TASK INPUTS START
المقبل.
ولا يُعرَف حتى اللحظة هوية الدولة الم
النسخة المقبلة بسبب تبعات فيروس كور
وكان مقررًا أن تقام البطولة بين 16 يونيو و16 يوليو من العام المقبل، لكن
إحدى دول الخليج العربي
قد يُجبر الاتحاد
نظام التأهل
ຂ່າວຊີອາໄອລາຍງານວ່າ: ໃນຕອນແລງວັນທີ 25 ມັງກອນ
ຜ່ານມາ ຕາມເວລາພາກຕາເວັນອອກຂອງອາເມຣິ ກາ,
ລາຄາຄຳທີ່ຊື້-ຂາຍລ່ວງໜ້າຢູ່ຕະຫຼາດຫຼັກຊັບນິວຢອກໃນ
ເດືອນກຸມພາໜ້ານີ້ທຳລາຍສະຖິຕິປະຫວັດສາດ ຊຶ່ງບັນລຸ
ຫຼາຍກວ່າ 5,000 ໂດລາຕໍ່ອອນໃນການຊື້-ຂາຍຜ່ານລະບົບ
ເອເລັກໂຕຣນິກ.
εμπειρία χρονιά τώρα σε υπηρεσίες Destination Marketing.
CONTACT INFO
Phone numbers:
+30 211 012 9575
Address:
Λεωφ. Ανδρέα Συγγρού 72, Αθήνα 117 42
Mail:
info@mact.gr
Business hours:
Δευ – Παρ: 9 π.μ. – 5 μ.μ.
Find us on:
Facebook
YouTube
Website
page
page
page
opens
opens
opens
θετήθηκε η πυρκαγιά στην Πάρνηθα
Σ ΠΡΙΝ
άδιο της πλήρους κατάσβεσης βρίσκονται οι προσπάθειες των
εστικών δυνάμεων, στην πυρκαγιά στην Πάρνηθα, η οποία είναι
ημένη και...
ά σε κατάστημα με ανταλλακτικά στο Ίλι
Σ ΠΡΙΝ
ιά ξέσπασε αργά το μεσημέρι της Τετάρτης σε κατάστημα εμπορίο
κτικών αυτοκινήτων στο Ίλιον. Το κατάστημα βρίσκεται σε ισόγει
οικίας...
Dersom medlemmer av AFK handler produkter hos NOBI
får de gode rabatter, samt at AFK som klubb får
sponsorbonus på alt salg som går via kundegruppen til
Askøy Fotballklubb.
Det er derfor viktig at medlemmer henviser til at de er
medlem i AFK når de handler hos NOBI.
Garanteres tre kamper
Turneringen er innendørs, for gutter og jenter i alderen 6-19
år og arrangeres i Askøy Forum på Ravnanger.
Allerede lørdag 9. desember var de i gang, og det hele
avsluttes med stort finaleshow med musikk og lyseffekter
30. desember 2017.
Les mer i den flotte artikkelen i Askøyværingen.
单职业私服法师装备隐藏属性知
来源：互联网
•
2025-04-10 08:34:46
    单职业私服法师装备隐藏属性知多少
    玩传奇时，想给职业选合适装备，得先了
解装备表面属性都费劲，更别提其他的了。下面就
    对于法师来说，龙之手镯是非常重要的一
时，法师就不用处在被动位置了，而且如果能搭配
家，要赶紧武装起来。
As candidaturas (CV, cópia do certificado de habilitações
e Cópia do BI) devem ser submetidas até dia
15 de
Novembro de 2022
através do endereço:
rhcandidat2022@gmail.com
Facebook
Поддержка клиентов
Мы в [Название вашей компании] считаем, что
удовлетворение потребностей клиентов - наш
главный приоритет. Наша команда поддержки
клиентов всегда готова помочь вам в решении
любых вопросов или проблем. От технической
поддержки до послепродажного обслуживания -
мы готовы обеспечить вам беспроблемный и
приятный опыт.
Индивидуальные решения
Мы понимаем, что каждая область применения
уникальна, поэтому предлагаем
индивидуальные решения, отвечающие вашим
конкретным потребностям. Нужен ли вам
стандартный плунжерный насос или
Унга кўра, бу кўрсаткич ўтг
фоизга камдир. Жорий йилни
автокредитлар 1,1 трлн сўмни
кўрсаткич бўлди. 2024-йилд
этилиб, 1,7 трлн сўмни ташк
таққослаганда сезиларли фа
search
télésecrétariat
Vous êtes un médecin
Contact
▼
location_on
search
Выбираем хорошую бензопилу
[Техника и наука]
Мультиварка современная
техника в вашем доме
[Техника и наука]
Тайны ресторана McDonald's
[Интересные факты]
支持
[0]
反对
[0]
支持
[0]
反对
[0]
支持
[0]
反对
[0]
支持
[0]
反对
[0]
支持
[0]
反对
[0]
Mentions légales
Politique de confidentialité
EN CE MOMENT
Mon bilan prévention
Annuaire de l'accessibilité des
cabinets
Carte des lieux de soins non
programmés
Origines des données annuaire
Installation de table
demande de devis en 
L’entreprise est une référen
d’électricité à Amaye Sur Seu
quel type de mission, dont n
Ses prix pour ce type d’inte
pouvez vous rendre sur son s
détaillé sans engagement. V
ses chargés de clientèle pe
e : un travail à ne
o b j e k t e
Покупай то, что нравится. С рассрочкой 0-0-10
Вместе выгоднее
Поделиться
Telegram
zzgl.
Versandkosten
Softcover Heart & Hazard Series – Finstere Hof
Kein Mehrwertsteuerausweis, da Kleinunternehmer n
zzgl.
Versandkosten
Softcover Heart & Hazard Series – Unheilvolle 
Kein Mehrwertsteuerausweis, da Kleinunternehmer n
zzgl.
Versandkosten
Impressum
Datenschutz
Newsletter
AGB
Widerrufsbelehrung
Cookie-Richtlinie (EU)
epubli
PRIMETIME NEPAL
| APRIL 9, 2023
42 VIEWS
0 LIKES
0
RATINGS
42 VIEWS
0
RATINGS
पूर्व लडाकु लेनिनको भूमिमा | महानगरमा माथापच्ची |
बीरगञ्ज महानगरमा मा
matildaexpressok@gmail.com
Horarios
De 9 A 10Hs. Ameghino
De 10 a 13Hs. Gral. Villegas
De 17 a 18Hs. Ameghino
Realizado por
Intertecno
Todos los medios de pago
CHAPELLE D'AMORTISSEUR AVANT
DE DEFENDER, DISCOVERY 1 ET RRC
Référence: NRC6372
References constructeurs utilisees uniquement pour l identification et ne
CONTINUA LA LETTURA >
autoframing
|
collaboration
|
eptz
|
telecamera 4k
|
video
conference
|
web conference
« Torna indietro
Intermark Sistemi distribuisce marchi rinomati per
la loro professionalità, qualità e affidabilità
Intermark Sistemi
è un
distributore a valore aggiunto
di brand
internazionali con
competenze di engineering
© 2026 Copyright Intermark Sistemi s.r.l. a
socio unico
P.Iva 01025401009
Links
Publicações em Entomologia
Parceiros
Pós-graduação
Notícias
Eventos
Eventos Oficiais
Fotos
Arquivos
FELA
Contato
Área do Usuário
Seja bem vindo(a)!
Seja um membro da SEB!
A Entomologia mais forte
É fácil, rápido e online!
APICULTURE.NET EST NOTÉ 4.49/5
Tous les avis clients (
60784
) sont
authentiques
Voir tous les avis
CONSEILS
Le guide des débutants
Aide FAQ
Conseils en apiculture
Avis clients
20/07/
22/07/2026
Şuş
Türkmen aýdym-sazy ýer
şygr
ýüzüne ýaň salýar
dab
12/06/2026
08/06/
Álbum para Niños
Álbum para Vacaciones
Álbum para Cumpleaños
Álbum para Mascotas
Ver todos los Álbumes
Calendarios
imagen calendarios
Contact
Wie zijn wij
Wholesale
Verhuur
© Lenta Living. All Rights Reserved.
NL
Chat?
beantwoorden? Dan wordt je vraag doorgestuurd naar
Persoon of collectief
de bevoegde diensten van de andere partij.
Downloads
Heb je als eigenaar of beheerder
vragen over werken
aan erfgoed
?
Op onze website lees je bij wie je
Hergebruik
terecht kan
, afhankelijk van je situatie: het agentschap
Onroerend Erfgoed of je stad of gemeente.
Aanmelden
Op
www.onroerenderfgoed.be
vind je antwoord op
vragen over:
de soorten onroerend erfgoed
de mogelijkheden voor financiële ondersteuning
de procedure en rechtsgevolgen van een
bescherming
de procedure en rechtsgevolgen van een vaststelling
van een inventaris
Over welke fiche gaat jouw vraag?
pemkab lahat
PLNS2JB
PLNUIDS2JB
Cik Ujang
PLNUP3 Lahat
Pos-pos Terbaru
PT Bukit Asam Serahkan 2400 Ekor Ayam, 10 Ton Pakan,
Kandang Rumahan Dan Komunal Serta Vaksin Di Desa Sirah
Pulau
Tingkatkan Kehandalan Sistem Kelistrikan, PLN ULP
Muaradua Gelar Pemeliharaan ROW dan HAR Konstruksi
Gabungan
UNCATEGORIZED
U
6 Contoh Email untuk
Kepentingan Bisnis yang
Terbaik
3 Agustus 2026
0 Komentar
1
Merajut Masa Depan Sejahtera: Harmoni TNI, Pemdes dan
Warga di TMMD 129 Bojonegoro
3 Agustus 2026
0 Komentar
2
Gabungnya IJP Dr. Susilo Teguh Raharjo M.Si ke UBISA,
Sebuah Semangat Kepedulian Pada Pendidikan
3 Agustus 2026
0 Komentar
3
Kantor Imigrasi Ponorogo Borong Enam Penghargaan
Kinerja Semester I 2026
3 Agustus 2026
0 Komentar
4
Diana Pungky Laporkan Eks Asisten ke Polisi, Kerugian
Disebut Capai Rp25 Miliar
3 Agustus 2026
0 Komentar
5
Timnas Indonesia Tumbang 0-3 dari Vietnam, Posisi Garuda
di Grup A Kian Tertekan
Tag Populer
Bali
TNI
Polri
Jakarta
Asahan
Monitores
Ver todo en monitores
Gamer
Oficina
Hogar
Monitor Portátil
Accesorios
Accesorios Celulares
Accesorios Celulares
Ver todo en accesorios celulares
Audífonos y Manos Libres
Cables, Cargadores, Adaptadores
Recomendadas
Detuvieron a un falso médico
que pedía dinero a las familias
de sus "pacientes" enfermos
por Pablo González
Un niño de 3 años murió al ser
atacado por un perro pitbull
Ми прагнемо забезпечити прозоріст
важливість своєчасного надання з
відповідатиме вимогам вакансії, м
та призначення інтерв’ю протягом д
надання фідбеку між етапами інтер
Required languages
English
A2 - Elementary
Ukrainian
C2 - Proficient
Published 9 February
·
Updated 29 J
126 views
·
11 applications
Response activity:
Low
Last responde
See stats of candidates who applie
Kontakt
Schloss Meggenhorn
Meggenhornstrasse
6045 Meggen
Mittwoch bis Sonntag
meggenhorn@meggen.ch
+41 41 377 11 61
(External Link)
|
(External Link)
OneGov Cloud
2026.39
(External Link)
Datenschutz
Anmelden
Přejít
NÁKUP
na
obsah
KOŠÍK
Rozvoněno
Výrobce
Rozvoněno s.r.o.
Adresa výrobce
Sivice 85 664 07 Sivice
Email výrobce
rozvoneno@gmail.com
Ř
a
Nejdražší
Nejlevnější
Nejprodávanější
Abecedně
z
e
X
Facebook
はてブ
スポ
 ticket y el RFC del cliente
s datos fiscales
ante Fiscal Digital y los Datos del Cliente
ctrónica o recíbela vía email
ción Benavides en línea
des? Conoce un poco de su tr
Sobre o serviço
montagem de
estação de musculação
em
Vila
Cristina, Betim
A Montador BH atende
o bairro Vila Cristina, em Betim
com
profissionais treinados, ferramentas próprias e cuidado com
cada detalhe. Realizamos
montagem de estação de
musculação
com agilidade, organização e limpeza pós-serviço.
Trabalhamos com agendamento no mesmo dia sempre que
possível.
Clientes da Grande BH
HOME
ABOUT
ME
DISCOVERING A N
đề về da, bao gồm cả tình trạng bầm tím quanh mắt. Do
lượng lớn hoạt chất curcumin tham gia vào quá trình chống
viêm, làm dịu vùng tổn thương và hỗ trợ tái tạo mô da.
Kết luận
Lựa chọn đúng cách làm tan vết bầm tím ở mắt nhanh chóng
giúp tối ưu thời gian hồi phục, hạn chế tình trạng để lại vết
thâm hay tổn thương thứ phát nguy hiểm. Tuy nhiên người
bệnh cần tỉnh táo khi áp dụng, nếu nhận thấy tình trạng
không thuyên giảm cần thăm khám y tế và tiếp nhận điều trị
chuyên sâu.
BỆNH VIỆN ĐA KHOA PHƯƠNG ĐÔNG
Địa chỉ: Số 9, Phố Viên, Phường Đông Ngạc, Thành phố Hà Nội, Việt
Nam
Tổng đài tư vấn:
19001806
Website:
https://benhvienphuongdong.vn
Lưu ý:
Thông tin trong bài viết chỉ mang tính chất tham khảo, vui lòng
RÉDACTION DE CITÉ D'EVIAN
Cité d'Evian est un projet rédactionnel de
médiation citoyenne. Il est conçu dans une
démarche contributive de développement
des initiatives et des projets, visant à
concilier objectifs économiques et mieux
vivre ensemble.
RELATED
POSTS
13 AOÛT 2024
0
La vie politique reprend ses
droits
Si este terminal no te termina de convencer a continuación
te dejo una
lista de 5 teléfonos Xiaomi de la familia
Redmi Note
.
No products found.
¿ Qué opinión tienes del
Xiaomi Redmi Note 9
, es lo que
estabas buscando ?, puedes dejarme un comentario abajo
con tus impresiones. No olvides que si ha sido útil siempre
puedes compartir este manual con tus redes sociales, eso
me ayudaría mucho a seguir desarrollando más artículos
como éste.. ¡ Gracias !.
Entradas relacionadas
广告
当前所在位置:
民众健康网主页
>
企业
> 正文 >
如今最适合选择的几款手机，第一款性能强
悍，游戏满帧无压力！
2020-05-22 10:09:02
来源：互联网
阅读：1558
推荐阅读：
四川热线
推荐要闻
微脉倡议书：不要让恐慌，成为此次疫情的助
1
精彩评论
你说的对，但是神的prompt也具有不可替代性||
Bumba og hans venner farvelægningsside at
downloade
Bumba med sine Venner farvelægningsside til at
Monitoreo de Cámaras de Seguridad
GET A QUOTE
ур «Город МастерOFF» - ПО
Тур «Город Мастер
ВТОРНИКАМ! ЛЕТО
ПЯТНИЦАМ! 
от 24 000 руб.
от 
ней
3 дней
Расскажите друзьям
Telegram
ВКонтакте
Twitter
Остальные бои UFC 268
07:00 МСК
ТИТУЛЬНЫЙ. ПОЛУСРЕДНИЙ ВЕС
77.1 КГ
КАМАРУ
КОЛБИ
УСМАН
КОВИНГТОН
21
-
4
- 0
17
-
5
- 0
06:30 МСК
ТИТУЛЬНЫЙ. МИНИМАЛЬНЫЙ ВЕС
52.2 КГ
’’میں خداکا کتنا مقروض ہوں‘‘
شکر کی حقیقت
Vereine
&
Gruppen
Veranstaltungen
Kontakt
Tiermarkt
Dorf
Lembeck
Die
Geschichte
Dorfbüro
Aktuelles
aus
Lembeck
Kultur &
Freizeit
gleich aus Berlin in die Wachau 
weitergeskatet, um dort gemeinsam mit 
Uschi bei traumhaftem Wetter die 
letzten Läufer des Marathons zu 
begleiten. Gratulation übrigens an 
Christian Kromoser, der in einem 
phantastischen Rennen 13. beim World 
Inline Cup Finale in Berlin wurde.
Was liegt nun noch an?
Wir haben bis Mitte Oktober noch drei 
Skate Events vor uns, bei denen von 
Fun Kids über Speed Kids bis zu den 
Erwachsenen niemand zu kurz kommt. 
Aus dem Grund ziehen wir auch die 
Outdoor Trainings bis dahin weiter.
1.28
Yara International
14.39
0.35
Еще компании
TASK INPUTS END
● WORK ITEM: Copy every line of the material above in which the word "gmail" appears.

● RESULT:
rhcandidat2022@gmail.com
matildaexpressok@gmail.com
rozvoneno@gmail.com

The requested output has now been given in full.